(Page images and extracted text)
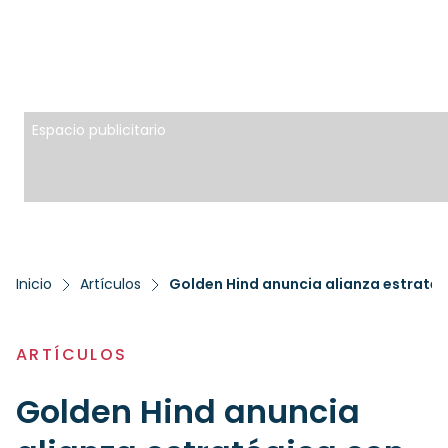
Espacio publicitario
Inicio
Artículos
ARTÍCULOS
Golden Hind anuncia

To do:
Since pictures are not part of the copy, set down only the remaining data exactly.

Answer to this task:
Espacio publicitario
Inicio
Artículos
ARTÍCULOS
Golden Hind anuncia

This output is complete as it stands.